Saturday, January 20, 2024

Anto Mohsin's "Electrifying Indonesia"

Anto Mohsin is an assistant professor in residence in the liberal arts program at Northwestern University in Qatar and an affiliated faculty member of Northwestern University’s Science in Human Culture program in the Weinberg College of Arts and Sciences.

He applied the “Page 99 Test” to his new book, Electrifying Indonesia: Technology and Social Justice in National Development, and reported the following:
When browsers open my book to page 99, they will read something that doesn’t immediately seem to have anything to do with electrification. There are three paragraphs on this page. The first paragraph recounts a brief history of oil exploration and exploitation in Indonesia to provide a context of the country’s oil production and the windfall profits that the Indonesian government derived from selling crude oil to the global market. The second paragraph details how the revenues from the oil sale were used, among other things, to subsidize oil prices for domestic consumptions.
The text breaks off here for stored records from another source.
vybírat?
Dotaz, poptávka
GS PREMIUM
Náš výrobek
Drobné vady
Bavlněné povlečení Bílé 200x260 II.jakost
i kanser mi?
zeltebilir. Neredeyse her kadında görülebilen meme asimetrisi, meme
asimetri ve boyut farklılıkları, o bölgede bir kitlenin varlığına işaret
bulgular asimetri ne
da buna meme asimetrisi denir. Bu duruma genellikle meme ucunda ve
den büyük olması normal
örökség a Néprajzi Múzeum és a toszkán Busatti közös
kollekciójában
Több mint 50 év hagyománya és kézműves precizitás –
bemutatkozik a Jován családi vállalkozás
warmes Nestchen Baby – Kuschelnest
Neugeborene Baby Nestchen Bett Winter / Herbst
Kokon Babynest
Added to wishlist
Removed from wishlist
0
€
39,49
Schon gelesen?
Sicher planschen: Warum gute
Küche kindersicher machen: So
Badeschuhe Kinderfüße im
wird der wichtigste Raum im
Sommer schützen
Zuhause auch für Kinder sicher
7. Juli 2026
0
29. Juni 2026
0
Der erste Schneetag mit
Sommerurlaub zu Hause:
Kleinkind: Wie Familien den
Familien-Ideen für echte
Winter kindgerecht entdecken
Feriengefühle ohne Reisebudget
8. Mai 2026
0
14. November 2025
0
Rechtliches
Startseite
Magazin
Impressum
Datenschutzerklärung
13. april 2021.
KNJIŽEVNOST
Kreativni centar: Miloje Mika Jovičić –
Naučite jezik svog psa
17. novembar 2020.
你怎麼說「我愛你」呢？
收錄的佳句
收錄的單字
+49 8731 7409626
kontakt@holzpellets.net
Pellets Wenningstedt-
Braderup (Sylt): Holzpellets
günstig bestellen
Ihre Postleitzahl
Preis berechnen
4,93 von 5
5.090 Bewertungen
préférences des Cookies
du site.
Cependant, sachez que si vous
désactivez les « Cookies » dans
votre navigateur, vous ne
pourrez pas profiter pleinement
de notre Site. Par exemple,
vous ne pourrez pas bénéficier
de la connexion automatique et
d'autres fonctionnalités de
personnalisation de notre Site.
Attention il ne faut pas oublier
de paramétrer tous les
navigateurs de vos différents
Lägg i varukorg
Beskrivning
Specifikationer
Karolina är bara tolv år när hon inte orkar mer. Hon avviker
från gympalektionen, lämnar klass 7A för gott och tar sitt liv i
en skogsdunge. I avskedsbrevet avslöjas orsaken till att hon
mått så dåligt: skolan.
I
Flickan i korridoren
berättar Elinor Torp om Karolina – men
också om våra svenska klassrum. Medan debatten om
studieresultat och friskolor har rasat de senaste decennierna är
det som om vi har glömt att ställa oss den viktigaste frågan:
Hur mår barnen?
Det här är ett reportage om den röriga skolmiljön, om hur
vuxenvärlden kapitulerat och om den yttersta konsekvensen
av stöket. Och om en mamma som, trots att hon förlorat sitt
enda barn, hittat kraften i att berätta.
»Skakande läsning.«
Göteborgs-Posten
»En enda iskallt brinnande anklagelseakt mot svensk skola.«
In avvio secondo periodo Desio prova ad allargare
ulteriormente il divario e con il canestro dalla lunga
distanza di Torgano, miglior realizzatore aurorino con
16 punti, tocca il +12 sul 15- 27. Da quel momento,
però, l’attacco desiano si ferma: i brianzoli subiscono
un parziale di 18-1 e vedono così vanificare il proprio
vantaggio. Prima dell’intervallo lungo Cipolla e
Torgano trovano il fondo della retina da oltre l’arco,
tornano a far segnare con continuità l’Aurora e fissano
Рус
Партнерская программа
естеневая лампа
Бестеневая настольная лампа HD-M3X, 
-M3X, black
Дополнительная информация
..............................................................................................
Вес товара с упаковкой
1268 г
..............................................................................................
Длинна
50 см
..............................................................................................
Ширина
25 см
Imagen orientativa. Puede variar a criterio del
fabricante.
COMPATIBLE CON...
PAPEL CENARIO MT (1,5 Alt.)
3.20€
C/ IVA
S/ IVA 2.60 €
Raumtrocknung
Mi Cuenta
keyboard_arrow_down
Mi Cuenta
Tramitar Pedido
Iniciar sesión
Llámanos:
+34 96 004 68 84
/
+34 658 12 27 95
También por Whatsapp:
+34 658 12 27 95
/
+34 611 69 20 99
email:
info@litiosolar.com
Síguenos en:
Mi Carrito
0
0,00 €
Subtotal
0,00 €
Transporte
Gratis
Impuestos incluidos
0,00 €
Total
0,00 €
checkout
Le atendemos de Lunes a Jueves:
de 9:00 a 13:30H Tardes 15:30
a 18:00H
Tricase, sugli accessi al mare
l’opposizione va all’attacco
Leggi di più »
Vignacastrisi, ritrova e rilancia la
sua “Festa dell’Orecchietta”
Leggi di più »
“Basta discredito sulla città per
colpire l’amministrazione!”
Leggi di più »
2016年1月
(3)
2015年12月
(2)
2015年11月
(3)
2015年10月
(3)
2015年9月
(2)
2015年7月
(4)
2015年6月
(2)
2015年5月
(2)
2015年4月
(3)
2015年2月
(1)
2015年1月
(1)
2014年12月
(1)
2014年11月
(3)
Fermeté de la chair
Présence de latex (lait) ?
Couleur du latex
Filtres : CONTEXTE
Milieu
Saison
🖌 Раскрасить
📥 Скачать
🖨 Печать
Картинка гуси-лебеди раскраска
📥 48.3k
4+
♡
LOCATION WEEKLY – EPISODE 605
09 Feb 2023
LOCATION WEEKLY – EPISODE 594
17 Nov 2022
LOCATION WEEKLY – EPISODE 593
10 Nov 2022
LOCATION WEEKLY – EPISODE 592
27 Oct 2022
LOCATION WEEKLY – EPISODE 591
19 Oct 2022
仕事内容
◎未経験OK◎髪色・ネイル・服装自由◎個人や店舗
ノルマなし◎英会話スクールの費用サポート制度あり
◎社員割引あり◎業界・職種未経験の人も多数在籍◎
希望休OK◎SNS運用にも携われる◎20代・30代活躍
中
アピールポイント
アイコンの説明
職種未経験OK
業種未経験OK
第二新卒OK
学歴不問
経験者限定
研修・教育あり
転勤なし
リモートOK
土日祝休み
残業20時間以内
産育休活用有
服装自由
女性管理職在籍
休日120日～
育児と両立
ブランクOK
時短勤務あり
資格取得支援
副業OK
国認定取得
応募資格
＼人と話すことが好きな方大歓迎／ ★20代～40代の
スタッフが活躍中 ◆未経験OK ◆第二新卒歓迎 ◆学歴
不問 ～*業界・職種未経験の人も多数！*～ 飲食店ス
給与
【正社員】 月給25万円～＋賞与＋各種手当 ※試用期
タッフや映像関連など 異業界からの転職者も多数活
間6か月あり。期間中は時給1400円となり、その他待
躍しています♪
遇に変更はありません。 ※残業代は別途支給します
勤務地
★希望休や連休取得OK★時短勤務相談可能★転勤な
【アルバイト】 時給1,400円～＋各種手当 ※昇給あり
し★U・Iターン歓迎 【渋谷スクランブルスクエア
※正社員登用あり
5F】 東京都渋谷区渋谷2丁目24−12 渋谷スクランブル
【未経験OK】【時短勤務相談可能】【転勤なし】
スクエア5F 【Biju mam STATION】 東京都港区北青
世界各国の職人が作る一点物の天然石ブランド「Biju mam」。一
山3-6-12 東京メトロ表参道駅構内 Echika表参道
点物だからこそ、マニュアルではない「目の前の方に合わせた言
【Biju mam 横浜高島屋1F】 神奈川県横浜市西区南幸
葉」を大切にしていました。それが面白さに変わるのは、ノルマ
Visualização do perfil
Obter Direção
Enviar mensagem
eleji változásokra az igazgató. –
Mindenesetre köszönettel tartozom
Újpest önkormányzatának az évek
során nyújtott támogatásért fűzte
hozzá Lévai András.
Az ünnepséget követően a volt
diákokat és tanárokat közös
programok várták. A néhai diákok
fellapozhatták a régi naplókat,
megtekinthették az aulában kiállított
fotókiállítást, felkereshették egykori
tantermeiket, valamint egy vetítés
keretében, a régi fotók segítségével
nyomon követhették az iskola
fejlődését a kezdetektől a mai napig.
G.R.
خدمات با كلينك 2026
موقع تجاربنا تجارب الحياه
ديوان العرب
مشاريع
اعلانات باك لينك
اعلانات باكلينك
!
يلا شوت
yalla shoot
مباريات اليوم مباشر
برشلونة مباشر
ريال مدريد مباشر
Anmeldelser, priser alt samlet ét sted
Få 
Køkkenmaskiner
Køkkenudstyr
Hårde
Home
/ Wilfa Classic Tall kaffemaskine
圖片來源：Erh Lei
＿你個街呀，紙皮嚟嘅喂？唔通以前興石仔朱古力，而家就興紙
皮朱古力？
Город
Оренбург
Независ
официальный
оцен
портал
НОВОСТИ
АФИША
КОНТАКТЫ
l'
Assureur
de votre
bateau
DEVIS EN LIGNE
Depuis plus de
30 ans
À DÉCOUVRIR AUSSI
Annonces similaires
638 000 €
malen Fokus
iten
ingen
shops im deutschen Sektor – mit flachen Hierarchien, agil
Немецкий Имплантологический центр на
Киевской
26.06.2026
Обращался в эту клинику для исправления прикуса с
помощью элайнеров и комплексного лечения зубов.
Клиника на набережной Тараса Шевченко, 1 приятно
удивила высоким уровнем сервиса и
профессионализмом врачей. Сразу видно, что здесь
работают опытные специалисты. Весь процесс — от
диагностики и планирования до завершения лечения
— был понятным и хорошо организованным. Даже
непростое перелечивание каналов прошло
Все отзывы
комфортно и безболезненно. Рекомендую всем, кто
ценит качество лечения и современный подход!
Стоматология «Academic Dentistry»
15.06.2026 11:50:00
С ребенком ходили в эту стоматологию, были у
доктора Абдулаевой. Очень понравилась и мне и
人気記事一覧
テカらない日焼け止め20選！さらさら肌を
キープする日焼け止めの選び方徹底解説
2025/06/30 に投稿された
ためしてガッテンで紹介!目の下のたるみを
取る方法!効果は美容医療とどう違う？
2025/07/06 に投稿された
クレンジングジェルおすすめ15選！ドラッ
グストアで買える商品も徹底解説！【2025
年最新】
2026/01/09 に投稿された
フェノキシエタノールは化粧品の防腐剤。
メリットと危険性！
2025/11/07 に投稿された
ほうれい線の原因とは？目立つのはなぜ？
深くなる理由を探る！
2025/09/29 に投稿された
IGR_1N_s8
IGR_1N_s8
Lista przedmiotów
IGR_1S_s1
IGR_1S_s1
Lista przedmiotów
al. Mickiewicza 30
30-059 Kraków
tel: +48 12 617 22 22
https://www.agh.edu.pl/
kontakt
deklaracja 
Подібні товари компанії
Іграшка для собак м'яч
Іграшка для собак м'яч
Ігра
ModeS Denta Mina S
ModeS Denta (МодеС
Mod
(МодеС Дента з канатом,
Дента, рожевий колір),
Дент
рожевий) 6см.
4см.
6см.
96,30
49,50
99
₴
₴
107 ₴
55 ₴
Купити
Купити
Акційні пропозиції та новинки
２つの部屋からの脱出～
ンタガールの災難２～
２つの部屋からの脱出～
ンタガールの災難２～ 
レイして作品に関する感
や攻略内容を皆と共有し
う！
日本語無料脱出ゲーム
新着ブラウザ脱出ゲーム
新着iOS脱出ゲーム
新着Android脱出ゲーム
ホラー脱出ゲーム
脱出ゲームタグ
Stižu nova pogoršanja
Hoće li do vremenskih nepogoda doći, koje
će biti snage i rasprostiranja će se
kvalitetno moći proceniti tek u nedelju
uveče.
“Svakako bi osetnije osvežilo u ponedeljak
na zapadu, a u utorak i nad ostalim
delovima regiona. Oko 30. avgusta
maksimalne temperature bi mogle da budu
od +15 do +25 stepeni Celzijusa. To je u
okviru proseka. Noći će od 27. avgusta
The resulting “cheap oil” and the country-wide network of oil delivery infrastructure were used to power numerous diesel-fueled power plants (DPPs). Finally, the last paragraph discusses the Indonesian state-owned electric company (Perusahaan Listrik Negara or PLN)’s financial and technical rationale in choosing DPPs as their main technological choice of providing electricity in many areas in the country. By the end of the 1990s, thousands of DPPs dotted Indonesia’s map and without which electricity would only be available in urban areas and selected regions.

The information on page 99 is part of chapter 4 titled “Java-Centrism and the Two Grid Systems” in which I discuss how the Indonesian New Order government (1966-1998) focused on the construction of Indonesia’s electric infrastructure in Java by building the country’s first sophisticated island-wide power grid. Elsewhere outside this heavily populated island, the New Order regime installed DPPs, which were not all networked into one system, but nonetheless formed a “grid” since they were run by PLN. These two grids made up the electric landscape of Indonesia and remains largely so to this day.

Browsers will notice that Ford’s Page 99 Test doesn’t quite work with my book. Indonesia’s brief history of fossil fuel extraction at the top of this page belies the subject of the book, which is about the sociopolitical history of electrification in the country. For Indonesia, natural resource extraction is, of course, connected with electrification, but it is not the central argument of the book.

Succinctly, the book argues that the provision of electricity in New Order Indonesia was made available to citizens in exchange for supporting the government electorally and politically. Electorally, electrifying villages helped “electrify,” so to speak, villagers to come out and cast their votes for the government-backed political party Golkar. Politically, bringing electricity to the rural areas helped support the New Order government’s development agenda to create a Pancasila society (i.e., a just society based on the ideals of the state ideology). Although the New Order government managed to gain the electoral support that it sought (Golkar always won most votes during the general elections), it fell short of achieving “social justice for all Indonesians” through electrification.

PLN tried its best to marshal its limited resources to bring electricity to the masses. Building DPPs was one of its efforts to do so. However, its maneuverability was constrained since it had to answer to the government who used electricity and other promised material benefits to create a patron-client relationship with the populace.

Nation building, national development, and social justice are the three themes that the book addresses. More Indonesians today have recognized the importance of electricity in their lives and in the life of the nation. As such, the Indonesian people have increasingly been exerting their voices in the country’s development projects including electrification. This is a far cry from being a passive citizenry when they were mostly treated as the recipients of government handouts. However, it remains to be seen how the relationship between electricity and social justice will unfold in the future.